◆ **WORK ITEM**: Transcribe the listing below only from the line with "Микролифт, тонкое" up to and including the line with "Безободковый".

*** MATERIAL SUPPLIED ***

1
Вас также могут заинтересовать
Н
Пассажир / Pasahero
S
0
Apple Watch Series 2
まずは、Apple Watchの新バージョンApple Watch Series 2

***
*** MATERIAL SUPPLIED ***

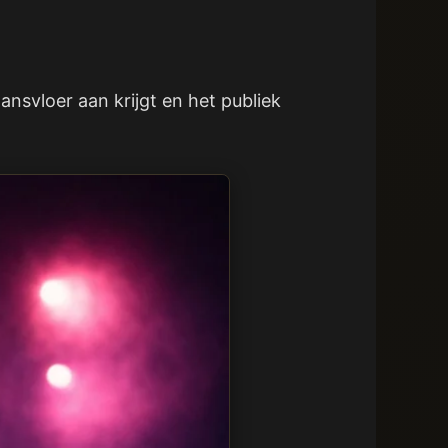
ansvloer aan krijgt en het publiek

***
*** MATERIAL SUPPLIED ***

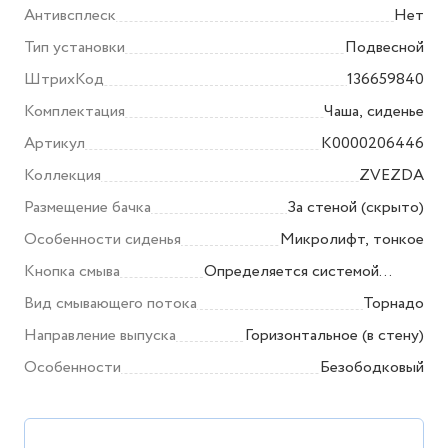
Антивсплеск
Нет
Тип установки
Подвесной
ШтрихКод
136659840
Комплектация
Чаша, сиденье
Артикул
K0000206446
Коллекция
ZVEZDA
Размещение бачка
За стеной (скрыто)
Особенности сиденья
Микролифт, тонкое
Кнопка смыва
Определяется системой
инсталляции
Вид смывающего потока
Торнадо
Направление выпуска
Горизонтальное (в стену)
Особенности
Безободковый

***

◆ **TASK ANSWER**:
Микролифт, тонкое
Кнопка смыва
Определяется системой
инсталляции
Вид смывающего потока
Торнадо
Направление выпуска
Горизонтальное (в стену)
Особенности
Безободковый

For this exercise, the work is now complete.